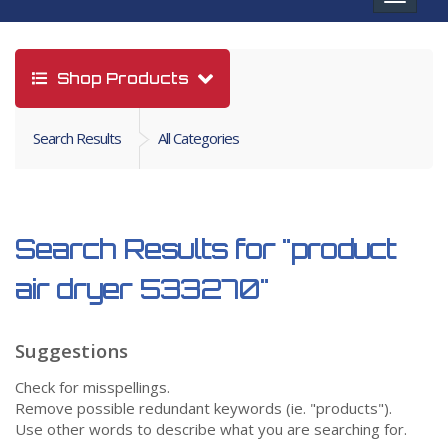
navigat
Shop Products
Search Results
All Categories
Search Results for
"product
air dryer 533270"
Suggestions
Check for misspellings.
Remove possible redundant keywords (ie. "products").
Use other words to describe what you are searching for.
• • • • •
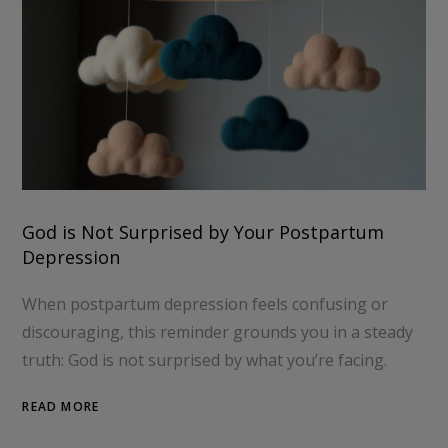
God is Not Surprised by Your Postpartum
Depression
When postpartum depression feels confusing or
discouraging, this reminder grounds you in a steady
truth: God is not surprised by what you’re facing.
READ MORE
• • • • •
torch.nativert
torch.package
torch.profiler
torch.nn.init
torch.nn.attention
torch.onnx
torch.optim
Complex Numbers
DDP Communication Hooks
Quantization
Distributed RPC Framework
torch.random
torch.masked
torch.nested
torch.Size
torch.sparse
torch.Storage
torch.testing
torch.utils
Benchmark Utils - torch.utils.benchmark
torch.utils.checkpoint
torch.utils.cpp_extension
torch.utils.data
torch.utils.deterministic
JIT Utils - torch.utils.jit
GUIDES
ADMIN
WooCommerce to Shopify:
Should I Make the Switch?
• • • • •
• Task instructions:
Filter the records for the string "utils" and copy every line that holds it.

• Solution below:
torch.utils
Benchmark Utils - torch.utils.benchmark
torch.utils.checkpoint
torch.utils.cpp_extension
torch.utils.data
torch.utils.deterministic
JIT Utils - torch.utils.jit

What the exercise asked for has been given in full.